What you should do — Answer with a number only: how many lines of the entries below contain the word "Alice"?

== Data shown

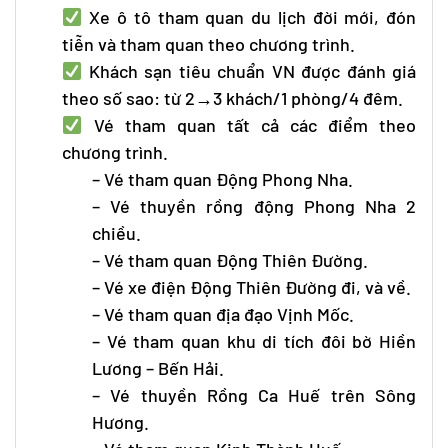
Xe ô tô tham quan du lịch đời mới, đón
tiễn và tham quan theo chương trình.
Khách sạn tiêu chuẩn VN được đánh giá
theo số sao: từ 2→3 khách/1 phòng/4 đêm.
Vé tham quan tất cả các điểm theo
chương trình.
– Vé tham quan Động Phong Nha.
– Vé thuyền rồng động Phong Nha 2
chiều.
– Vé tham quan Động Thiên Đường.
– Vé xe điện Động Thiên Đường đi, và về.
– Vé tham quan địa đạo Vịnh Mốc.
– Vé tham quan khu di tích đôi bờ Hiền
Lương – Bến Hải.
– Vé thuyền Rồng Ca Huế trên Sông
Hương.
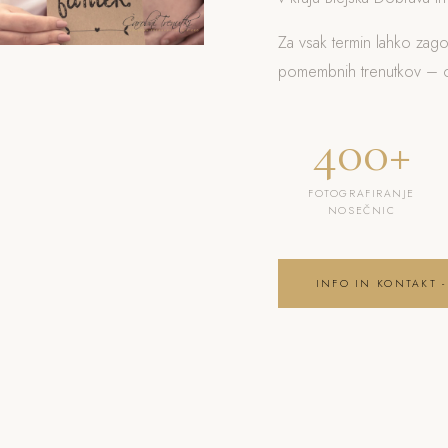
Za vsak termin lahko zag
pomembnih trenutkov – od
400+
FOTOGRAFIRANJE
NOSEČNIC
INFO IN KONTAKT -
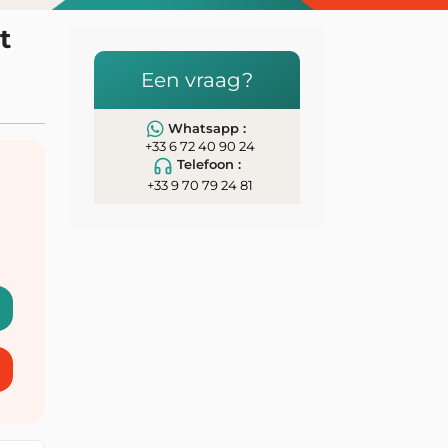
t
Een vraag?
Whatsapp :
+33 6 72 40 90 24
Telefoon :
+33 9 70 79 24 81
n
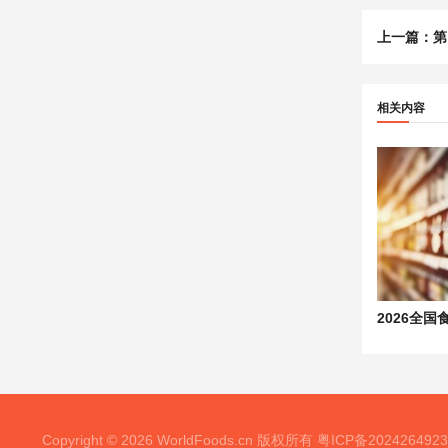
上一篇：
第
相关内容
Copyright © 2026 WorldFoods.cn 版权所有
粤ICP备202426492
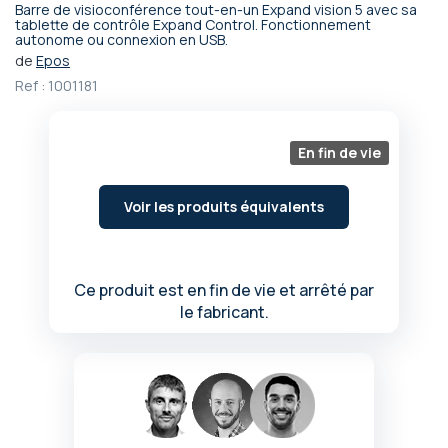
Barre de visioconférence tout-en-un Expand vision 5 avec sa
Passer
tablette de contrôle Expand Control. Fonctionnement
autonome ou connexion en USB.
au
début
de
Epos
de
Ref :
1001181
la
Galerie
d’images
En fin de vie
Voir les produits équivalents
Ce produit est en fin de vie et arrêté par
le fabricant.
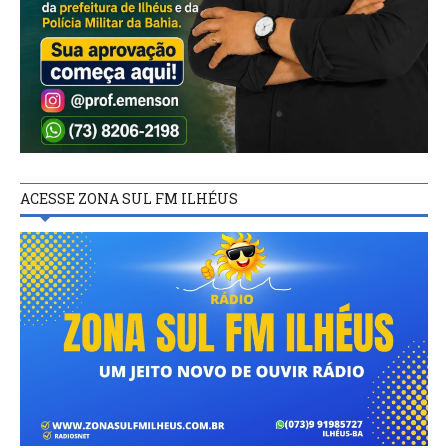
ACESSE ZONA SUL FM ILHÉUS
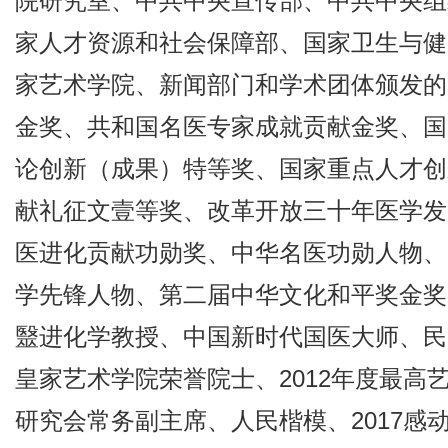
院研究室、中共中央宣传部、中共中央组
家人才资源和社会保障部、国家卫生与健
家艺术学院、新闻部门和学术团体颁发的
金奖、共和国名医专家成就贡献金奖、国
论创新（成果）特等奖、国家重点人才创
献礼征文壹等奖、改革开放三十年医学发
医进化贡献功勋奖、中华名医功勋人物、
学先锋人物、第二届中华文化和平奖金奖
毉进化学教授、中国新时代国医大师、民
皇家艺术学院荣誉院士、2012年度最
研究会常务副主席、人民楷模、2017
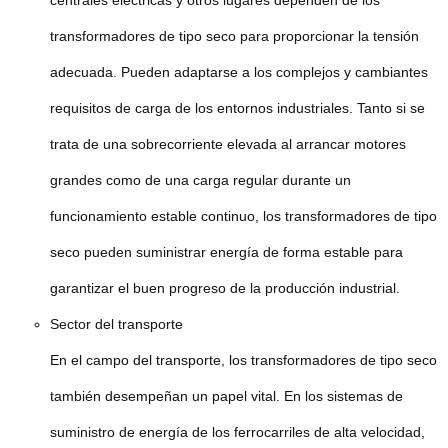
centrales eléctricas y otros lugares dependen de los
transformadores de tipo seco para proporcionar la tensión
adecuada. Pueden adaptarse a los complejos y cambiantes
requisitos de carga de los entornos industriales. Tanto si se
trata de una sobrecorriente elevada al arrancar motores
grandes como de una carga regular durante un
funcionamiento estable continuo, los transformadores de tipo
seco pueden suministrar energía de forma estable para
garantizar el buen progreso de la producción industrial.
Sector del transporte
En el campo del transporte, los transformadores de tipo seco
también desempeñan un papel vital. En los sistemas de
suministro de energía de los ferrocarriles de alta velocidad,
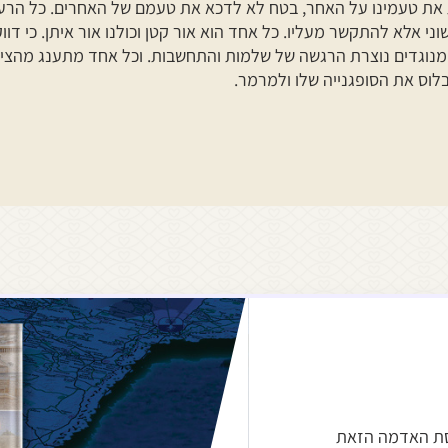
ת את טעמינו על האחר, בטח לא לדכא את טעמם של האחרים. כל הרעי
י אלא להתקשר מעליו. כל אחד הוא אור קטן וכולנו אור איתן. כי דווקא
נוגדים נוצרת הרגשה של שלמות והתחשבות. וכל אחד מתענג מהציפ
וס את הסופגנייה שלו ולמרמר.
סת האדמה הזאת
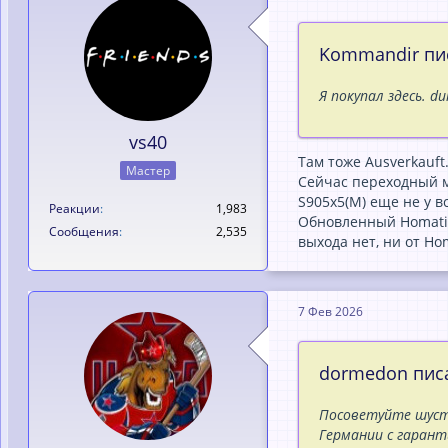
Kommandir пис
Я покупал здесь. du
vs40
Там тоже Ausverkauft
Мастер
Сейчас переходный м
S905x5(M) еще не у в
Реакции
1,983
Обновленный Homatics
Сообщения
2,535
выхода нет, ни от Hom
7 Фев 2026
dormedon писа
Посоветуйте шуст
Германии с гарант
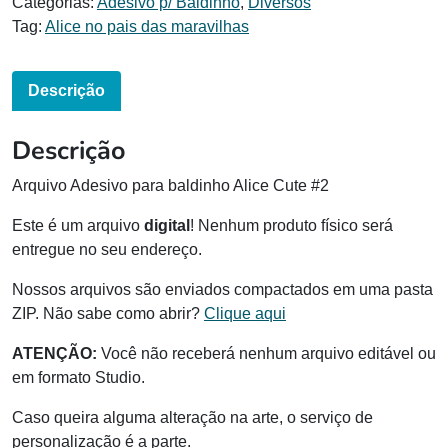
Categorias:
Adesivo p/ Baldinho
,
Diversos
Tag:
Alice no pais das maravilhas
Descrição
Descrição
Arquivo Adesivo para baldinho Alice Cute #2
Este é um arquivo
digital
! Nenhum produto físico será
entregue no seu endereço.
Nossos arquivos são enviados compactados em uma pasta
ZIP. Não sabe como abrir?
Clique aqui
ATENÇÃO:
Você não receberá nenhum arquivo editável ou
em formato Studio.
Caso queira alguma alteração na arte, o serviço de
personalização é a parte.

====

Exercise output — 2